Folgendes hätte laut DSWV präzise gesagt werden müssen.
- Fehlende Harmonisierung und Geoblocking: Während andere EU-Märkte wie der Onlinehandel grenzüberschreitenden Regelungen folgen, sind für Sportwetten keine einheitlichen Standards festgelegt. Jeder Mitgliedsstaat erlässt eigene Bestimmungen, die Wettanbieter dazu zwingen, ihre Angebote mittels Geoblocking oder anderen technischen Maßnahmen anzupassen. Im Fall Deutschlands ist dies über die Umleitung auf .de-Seiten geregelt, wenn aus dem Bundesgebiet eine Verbindung über eine ausländische Domain (zum Beispiel .com) angefragt wird.
- KYC-Prozess: Um die nationale Gesetzgebung zu erfüllen, greifen Wettanbieter zu mehreren Schutzmechanismen. Der sogenannte KYC-Prozess (Know Your Customer) ist eine zentrale Vorschrift. Demgemäß müssen deutsche Wettkunden eine vollständige Identitätsprüfung bei einem Bookie absolvieren, bevor sie wetten dürfen. In anderen EU-Ländern wird dieser Prozess hingegen erst dann erforderlich, wenn Kunden eine Auszahlung beantragen. Damit setzen die Anbieter die Anforderungen jeweils länderkonform um. Aber egal, ob direkt nach der Registrierung oder später – Nutzer aus Deutschland würden somit selbst bei Verwendung von VPNs entlarvt.

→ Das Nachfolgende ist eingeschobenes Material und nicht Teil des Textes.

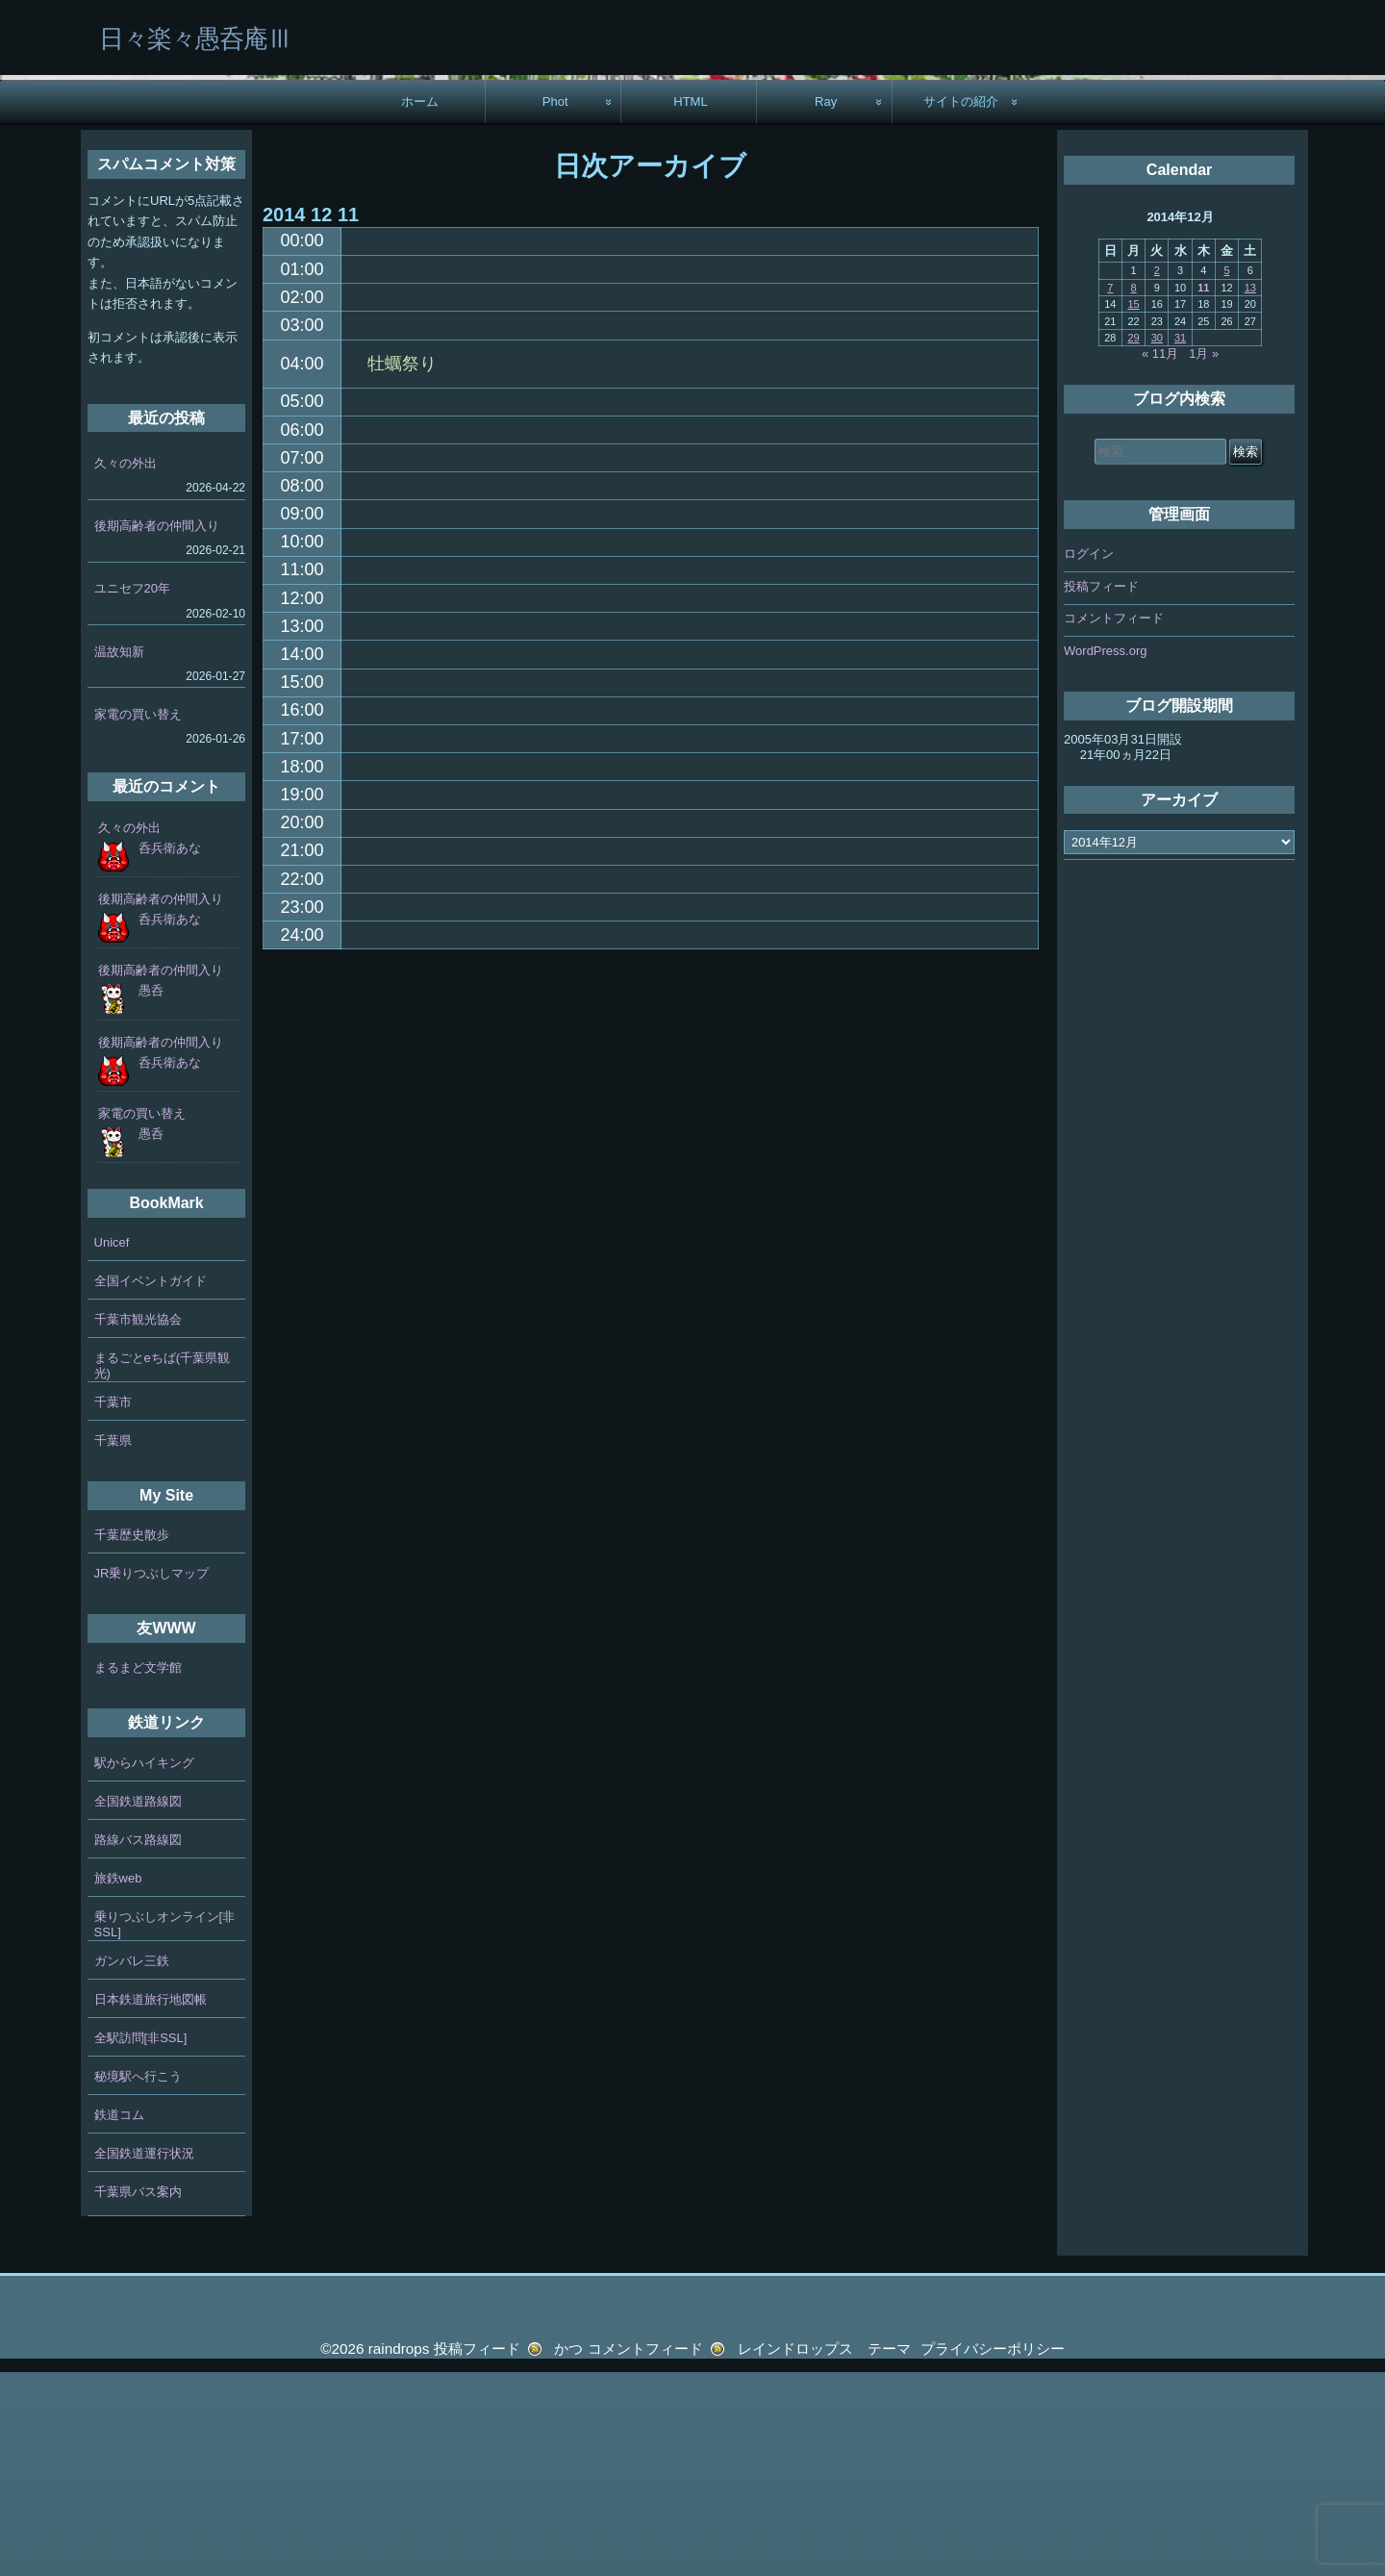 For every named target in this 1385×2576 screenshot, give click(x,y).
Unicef (112, 1446)
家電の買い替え (138, 918)
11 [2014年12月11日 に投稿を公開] (1203, 491)
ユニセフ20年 (132, 792)
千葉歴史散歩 (131, 1738)
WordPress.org (1105, 854)
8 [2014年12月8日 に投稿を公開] (1134, 491)
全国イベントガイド (150, 1484)
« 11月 (1160, 557)
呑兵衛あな (169, 1052)
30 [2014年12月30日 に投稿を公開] (1157, 541)
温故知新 (119, 854)
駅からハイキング (144, 1966)
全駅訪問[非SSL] (141, 2242)
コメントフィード (1114, 822)
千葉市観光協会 (138, 1523)
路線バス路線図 (138, 2043)
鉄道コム (119, 2318)
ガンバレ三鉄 (131, 2165)
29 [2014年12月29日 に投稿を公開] (1133, 541)
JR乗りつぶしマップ (152, 1777)
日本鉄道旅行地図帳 (150, 2203)
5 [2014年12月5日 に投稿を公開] (1227, 474)
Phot (555, 305)
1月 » (1204, 557)
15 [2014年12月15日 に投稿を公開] (1133, 508)
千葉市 (113, 1606)
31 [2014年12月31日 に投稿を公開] (1180, 541)
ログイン (1089, 757)
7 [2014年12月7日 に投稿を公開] (1110, 491)
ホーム (420, 305)
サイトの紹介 (960, 305)
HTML (690, 305)
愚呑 (151, 1194)
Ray (826, 305)
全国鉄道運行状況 (144, 2357)
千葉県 (113, 1644)
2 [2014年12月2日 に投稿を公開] (1157, 474)
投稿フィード (1101, 790)
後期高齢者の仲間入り (156, 729)
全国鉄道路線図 (138, 2005)
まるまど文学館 (138, 1871)
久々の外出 (125, 667)
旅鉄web (118, 2082)
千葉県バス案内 (138, 2395)
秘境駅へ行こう (138, 2280)
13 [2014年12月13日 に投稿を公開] (1250, 491)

Die Dokumentation verschweigt nach Ansicht des DSWV den rechtlichen Rahmen, in dem legale Wettanbieter agieren. Stattdessen wird der Eindruck vermittelt, dass es Wettkunden gelingen würde, nationale Regeln mühelos zu umgehen. Dabei entgehen laut DSWV grundlegende Fakten:
Insgesamt, so der DSWV, werde durch die Darstellung in der Dokumentation nicht das Verhalten der legalen Anbieter problematisiert, sondern eher die komplizierte Rechtslage in Europa.
Dennoch bleibt ein Dilemma
Die Dokumentation hat offenbar einige Details verschwiegen. Trotzdem scheinen sich die Wettanbieter, die – wenn auch nur im Ausland – Quoten auf deutsche Amateurspiele bereitstellen, alles andere als korrekt zu verhalten.
Im Zuge der Debatte wurde in den letzten Wochen mehrfach festgestellt, dass der § 21 Nr. 1a des GlüStV das Vermitteln von Wetten auf Amateurspiele oder Wettbewerbe, die in erheblichem Maße anfällig für Manipulationen sind, untersagt. Dazu gehört auch, wie man in zahlreichen Berichten zum Thema lesen kann, die Unterstützung derartiger Programme: also genauer das unautorisierte Sammeln von Spielinformationen für Wettzwecke.
Der DSWV nimmt diese Unternehmen in Schutz, was legitim erscheint, denn die Darstellung in der Reportage weicht von der Realität ab oder zeigt diese nicht bis ins Detail. Die Message und die Aussagekraft des Beitrags würden sich durch das Hinzufügen betreffender Einzelheiten aber wohl kaum ändern. Laut ARD geht es darum, folgende Vorgänge an die Öffentlichkeit zu bringen:
„Die Wettindustrie kassiert im Amateurfußball ab - obwohl Sportwetten auf diese Spiele in Deutschland verboten sind. Vereine und Spieler wissen davon oft nichts, sie gehen bei dem globalen Geschäft leer aus. Und nicht nur das: Dem Amateurfußball droht so Manipulation - die Integrität des Lieblingssports der Deutschen steht auf dem Spiel!“ (Auszug aus der Mediathek der ARD)
Der österreichische Buchmacher Interwetten bietet übrigens keine Tipps auf deutschen Amateurfußball mehr an.